_Document layout detection data_
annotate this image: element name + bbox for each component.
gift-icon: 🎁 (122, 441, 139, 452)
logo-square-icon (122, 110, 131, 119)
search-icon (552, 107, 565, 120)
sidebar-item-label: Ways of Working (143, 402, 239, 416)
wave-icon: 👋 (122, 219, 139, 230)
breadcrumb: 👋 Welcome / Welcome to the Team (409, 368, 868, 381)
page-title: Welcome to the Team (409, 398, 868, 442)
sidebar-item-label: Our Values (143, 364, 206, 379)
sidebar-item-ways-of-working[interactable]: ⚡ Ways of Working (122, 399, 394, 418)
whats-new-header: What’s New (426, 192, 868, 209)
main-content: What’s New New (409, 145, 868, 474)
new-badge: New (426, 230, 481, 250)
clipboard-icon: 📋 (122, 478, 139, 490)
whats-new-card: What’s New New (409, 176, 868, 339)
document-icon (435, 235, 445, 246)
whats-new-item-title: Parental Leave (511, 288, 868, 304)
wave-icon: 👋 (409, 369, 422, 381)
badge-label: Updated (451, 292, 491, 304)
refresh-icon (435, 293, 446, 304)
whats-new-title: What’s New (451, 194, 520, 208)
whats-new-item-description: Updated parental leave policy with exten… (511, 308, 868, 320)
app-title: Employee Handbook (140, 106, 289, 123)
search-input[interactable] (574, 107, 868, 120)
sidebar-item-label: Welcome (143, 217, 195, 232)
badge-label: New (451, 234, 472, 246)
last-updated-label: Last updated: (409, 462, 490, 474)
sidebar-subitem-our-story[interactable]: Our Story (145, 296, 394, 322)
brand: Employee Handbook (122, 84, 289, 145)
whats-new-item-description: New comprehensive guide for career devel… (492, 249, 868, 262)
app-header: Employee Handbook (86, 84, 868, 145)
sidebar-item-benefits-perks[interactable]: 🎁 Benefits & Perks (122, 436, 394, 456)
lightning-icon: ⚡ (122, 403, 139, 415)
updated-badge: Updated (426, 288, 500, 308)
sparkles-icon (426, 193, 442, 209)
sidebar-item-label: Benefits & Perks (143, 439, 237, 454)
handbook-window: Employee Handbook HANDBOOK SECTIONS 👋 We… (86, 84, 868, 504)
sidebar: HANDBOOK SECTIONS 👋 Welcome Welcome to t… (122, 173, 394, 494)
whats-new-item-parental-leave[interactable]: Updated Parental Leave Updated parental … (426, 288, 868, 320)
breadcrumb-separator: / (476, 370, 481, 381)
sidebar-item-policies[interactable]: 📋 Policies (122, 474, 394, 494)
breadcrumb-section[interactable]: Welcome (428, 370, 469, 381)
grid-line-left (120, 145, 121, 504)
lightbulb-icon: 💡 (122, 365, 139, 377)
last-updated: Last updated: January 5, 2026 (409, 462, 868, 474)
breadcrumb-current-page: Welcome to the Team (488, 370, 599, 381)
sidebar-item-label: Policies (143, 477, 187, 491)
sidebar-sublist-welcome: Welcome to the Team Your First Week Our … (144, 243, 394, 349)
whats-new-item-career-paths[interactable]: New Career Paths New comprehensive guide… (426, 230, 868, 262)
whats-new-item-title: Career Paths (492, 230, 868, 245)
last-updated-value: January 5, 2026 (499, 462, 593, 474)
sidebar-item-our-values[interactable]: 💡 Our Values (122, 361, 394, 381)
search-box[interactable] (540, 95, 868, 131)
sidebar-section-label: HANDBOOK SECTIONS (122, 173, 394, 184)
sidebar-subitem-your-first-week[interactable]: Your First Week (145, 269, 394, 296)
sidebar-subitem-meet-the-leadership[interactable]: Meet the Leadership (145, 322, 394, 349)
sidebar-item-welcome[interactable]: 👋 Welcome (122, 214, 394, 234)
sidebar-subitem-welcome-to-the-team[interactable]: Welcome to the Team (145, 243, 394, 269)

_Problem details_
If a line of the data holds the string "header", list it.

_Solution for this task_
whats-new-header: What’s New (426, 192, 868, 209)
app-header: Employee Handbook (86, 84, 868, 145)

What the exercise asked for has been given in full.